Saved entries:
╔══

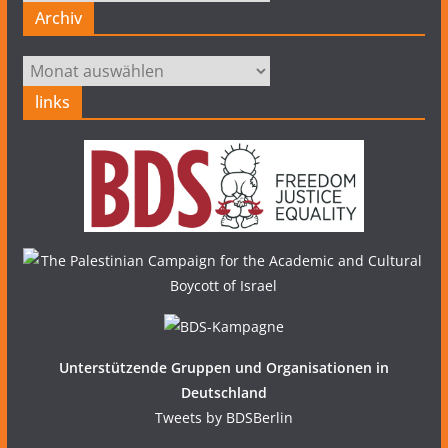
Archiv
Archiv
links
Unterstützende Gruppen und Organisationen in
Deutschland
Tweets by BDSBerlin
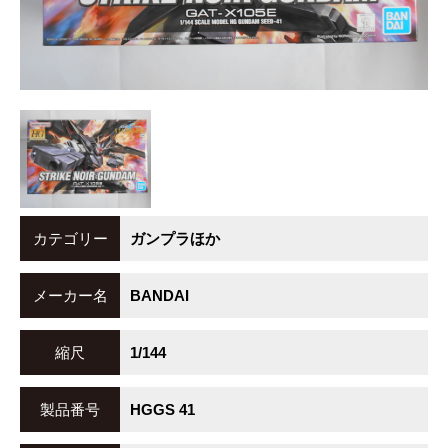
カテゴリー
ガンプラほか
メーカー名
BANDAI
縮尺
1/144
製品番号
HGGS 41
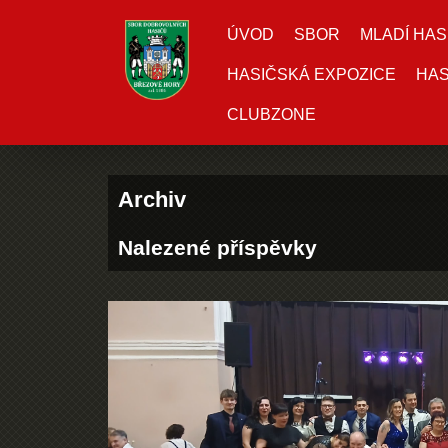
ÚVOD
SBOR
MLADÍ HAS
HASIČSKÁ EXPOZICE
HAS
CLUBZONE
Archiv
Nalezené příspěvky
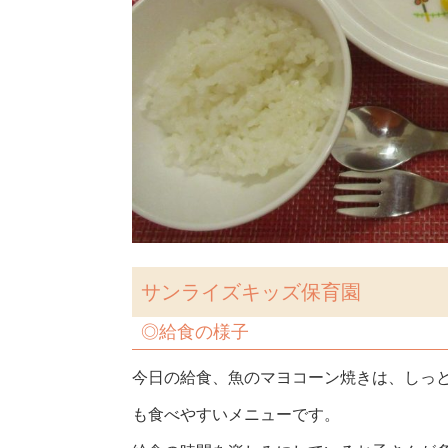
サンライズキッズ保育園
◎
給食の様子
今日の給食、魚のマヨコーン焼きは、しっ
も食べやすいメニューです。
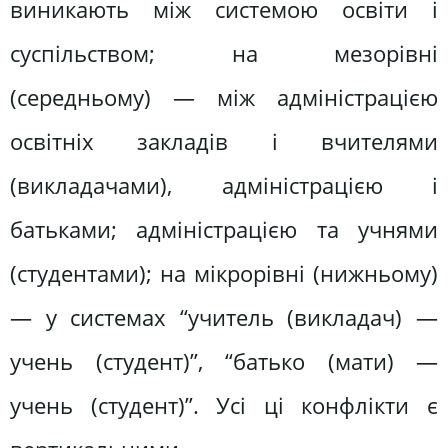
виникають між системою освіти і
суспільством; на мезорівні
(середньому) — між адміністрацією
освітніх закладів і вчителями
(викладачами), адміністрацією і
батьками; адміністрацією та учнями
(студентами); на мікрорівні (нижньому)
— у системах “учитель (викладач) —
учень (студент)”, “батько (мати) —
учень (студент)”. Усі ці конфлікти є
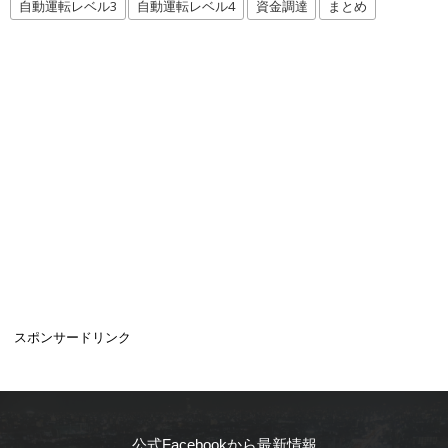
自動運転レベル3
自動運転レベル4
資金調達
まとめ
スポンサードリンク
公式Facebookから最新情報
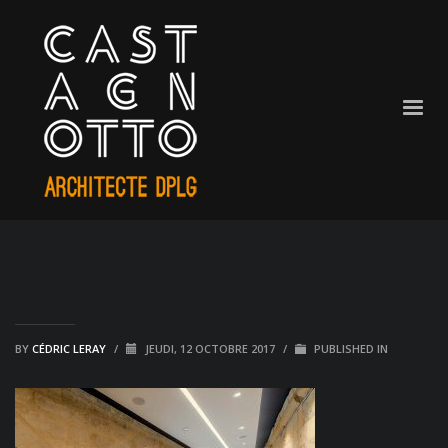
BY
CÉDRIC LERAY
/
JEUDI, 12 OCTOBRE 2017
/
PUBLISHED IN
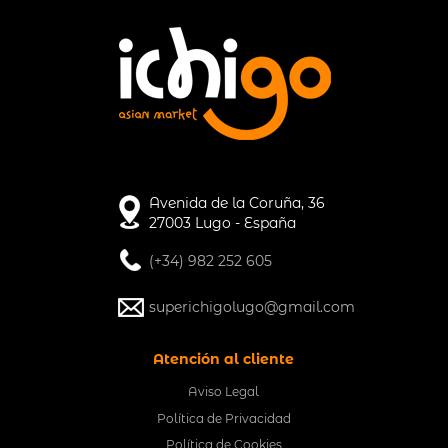
Avenida de la Coruña, 36
27003 Lugo - España
(+34) 982 252 605
superichigolugo@gmail.com
Atención al cliente
Aviso Legal
Política de Privacidad
Política de Cookies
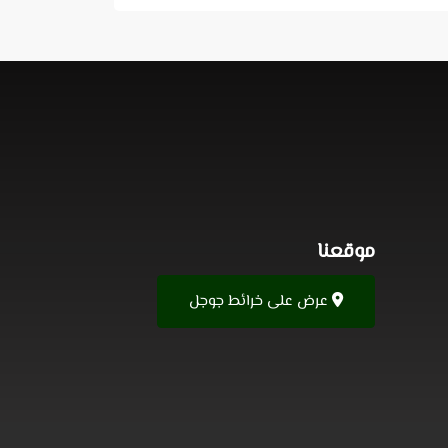
موقعنا
عرض على خرائط جوجل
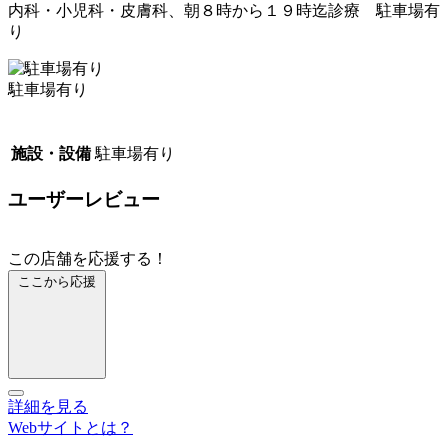
内科・小児科・皮膚科、朝８時から１９時迄診療 駐車場有
り
駐車場有り
施設・設備
駐車場有り
ユーザーレビュー
この店舗を応援する！
ここから応援
詳細を見る
Webサイトとは？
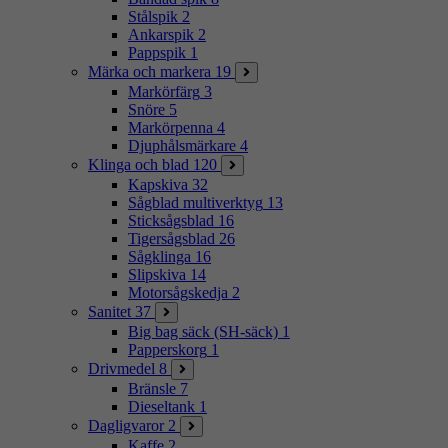
Stålspik
2
Ankarspik
2
Pappspik
1
Märka och markera
19
Markörfärg
3
Snöre
5
Markörpenna
4
Djuphålsmärkare
4
Klinga och blad
120
Kapskiva
32
Sågblad multiverktyg
13
Sticksågsblad
16
Tigersågsblad
26
Sågklinga
16
Slipskiva
14
Motorsågskedja
2
Sanitet
37
Big bag säck (SH-säck)
1
Papperskorg
1
Drivmedel
8
Bränsle
7
Dieseltank
1
Dagligvaror
2
Kaffe
2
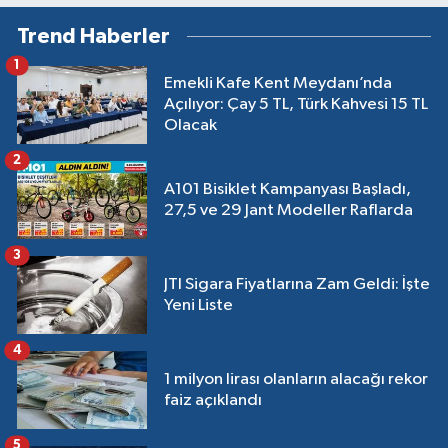
Trend Haberler
1
Emekli Kafe Kent Meydanı’nda
Açılıyor: Çay 5 TL, Türk Kahvesi 15 TL
Olacak
2
A101 Bisiklet Kampanyası Başladı,
27,5 ve 29 Jant Modeller Raflarda
3
JTI Sigara Fiyatlarına Zam Geldi: İşte
Yeni Liste
4
1 milyon lirası olanların alacağı rekor
faiz açıklandı
5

╚══

## ACTIVITY
Print only the lines from the first line of the data above through the one containing "суспільством; на мезорівні", exactly as they are, with pictures omitted.

## SOLUTION
Archiv
Archiv
links
Unterstützende Gruppen und Organisationen in
Deutschland
Tweets by BDSBerlin
カテゴリー
ガンプラほか
メーカー名
BANDAI
縮尺
1/144
製品番号
HGGS 41
ÚVOD
SBOR
MLADÍ HAS
HASIČSKÁ EXPOZICE
HAS
CLUBZONE
Archiv
Nalezené příspěvky
サンライズキッズ保育園
◎
給食の様子
今日の給食、魚のマヨコーン焼きは、しっ
も食べやすいメニューです。
виникають між системою освіти і
суспільством; на мезорівні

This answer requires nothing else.